[[ Record set open ]]

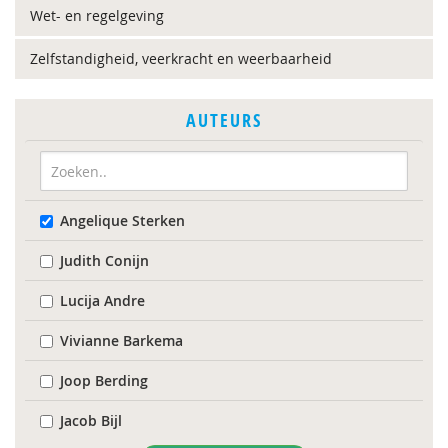
Wet- en regelgeving
Zelfstandigheid, veerkracht en weerbaarheid
AUTEURS
Angelique Sterken
Judith Conijn
Lucija Andre
Vivianne Barkema
Joop Berding
Jacob Bijl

[[ Record set closed ]]

Your job is to copy each entry exactly as written; the pictures do not go in.

Wet- en regelgeving
Zelfstandigheid, veerkracht en weerbaarheid
AUTEURS
Angelique Sterken
Judith Conijn
Lucija Andre
Vivianne Barkema
Joop Berding
Jacob Bijl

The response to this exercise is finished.